OPTS="$OPTS -w 1800 -z 900"

Also unrelated, but I saw somewhere in the forums that the remote pollers need to connect to the same mysql instance as the main server. Is this the case? I currently updated the remote poller to point to the main install’s mysql. I think I might need to delete/re-add the devices so they get added to the central db.

Oh. I think I found the issue.

It looks like is creating rrds locally and trying to update remotely.

You have to set $config['rrdtool_version'] = '1.5.5';

Of course, changing 1.5.5 with your current version.

Check https://docs.librenms.org/Extensions/RRDCached/

I’ve updated config.php to include $config['rrdtool_version'] = '1.7.0; and pointed the distributed poller to the same mysql instance hosted by the main install, and it seems to be working. Thanks for all the help in setting this up!

I’ve just got one last question: is it necessary to set all distributed pollers to point to the same db instance? I didn’t see any example config for that anywhere in the scaling librenms docs.

Yes. And it is (more or less). From the docs:

Database Server
MySQL / MariaDB - At the moment these are the only database servers that are supported.

The pollers, web and API layers should all be able to access the database server directly.

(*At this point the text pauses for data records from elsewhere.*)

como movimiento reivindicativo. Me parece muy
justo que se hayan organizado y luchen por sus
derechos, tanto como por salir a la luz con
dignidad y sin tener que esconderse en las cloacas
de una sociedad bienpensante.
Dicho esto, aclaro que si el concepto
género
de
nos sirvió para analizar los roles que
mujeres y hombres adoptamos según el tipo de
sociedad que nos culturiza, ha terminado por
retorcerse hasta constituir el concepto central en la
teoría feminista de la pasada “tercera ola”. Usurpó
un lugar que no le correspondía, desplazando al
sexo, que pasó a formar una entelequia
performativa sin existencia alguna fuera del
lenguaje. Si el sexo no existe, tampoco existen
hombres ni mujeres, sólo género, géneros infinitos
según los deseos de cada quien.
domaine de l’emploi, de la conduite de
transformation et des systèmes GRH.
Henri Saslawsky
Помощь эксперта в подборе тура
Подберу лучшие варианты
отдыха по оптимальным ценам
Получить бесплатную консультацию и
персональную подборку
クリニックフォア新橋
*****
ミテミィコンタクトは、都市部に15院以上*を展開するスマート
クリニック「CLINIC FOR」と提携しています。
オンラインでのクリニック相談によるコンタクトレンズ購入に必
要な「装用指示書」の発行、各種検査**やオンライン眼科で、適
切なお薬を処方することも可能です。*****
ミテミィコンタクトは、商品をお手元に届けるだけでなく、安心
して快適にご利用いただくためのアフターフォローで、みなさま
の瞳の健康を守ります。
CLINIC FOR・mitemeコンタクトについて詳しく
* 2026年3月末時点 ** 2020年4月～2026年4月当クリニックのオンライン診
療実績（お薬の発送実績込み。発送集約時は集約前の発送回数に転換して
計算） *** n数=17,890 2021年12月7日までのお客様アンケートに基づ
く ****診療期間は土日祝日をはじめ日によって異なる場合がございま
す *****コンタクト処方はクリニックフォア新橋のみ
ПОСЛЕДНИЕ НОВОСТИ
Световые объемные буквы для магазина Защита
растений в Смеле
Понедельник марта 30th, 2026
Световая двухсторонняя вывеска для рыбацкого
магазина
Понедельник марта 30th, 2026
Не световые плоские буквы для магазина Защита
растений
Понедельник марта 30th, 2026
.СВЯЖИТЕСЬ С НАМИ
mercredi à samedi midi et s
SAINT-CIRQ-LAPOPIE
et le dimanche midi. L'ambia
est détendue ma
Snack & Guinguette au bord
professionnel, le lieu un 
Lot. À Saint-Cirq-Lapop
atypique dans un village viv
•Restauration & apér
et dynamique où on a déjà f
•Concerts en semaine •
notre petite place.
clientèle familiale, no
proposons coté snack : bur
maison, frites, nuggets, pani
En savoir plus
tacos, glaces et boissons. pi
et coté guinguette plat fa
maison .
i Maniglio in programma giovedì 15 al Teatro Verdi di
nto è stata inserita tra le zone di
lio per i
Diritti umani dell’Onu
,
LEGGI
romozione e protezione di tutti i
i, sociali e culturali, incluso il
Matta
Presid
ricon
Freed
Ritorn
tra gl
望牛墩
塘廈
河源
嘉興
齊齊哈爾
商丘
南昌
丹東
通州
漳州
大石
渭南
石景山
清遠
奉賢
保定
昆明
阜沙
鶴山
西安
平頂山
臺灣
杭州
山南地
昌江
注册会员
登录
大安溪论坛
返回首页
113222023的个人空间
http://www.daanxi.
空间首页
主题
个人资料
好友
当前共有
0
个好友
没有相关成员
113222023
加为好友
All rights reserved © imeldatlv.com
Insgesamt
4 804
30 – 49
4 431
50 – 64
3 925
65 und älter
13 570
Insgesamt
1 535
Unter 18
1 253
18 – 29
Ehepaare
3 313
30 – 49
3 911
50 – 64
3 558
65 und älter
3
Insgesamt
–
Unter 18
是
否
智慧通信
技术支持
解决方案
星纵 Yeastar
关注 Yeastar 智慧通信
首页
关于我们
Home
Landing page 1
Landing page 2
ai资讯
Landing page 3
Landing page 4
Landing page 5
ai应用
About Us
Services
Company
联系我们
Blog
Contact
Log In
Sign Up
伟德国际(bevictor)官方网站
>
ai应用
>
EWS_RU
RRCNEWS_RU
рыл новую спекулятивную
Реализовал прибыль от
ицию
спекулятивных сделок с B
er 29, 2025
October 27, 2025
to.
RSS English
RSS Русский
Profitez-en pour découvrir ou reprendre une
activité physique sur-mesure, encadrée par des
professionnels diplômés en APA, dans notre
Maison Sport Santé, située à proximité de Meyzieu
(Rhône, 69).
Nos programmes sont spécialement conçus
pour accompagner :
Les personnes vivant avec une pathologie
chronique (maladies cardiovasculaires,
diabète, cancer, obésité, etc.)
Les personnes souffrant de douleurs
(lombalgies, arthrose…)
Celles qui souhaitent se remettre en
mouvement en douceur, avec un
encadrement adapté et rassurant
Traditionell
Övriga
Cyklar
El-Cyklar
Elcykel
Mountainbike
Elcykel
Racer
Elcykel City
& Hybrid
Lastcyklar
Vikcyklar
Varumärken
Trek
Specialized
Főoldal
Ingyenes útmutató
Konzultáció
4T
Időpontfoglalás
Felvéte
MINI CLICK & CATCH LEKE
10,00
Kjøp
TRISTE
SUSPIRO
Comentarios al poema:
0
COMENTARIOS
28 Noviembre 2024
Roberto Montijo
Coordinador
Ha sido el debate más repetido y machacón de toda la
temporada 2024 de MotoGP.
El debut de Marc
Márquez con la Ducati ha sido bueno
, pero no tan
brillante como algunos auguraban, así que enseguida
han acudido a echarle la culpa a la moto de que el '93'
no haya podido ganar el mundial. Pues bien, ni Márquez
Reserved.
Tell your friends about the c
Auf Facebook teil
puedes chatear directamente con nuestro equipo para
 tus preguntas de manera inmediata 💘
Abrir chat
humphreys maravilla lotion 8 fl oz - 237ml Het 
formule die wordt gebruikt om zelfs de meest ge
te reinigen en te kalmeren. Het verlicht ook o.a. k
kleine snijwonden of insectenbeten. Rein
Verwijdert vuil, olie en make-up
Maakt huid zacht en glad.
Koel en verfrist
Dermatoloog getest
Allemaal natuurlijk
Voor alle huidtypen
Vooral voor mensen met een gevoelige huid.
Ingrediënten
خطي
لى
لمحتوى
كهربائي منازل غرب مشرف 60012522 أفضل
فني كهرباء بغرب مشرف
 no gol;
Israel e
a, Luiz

If you feel so, improve documentation by clicking in the upper right pencil :wink:

1 Like

Got it! I see that now, that makes sense. I’ll find sometime this week to add a short code snippet to the docs for configuring the DB on the pollers as well. Is it sufficient to just set DB settings in config.php or do we need to make modifications to .env as well? A bit new to LibreNMS/I want to make sure I get the instructions right.

Yes, in all pollers there must be a .env and config.php with db configuration.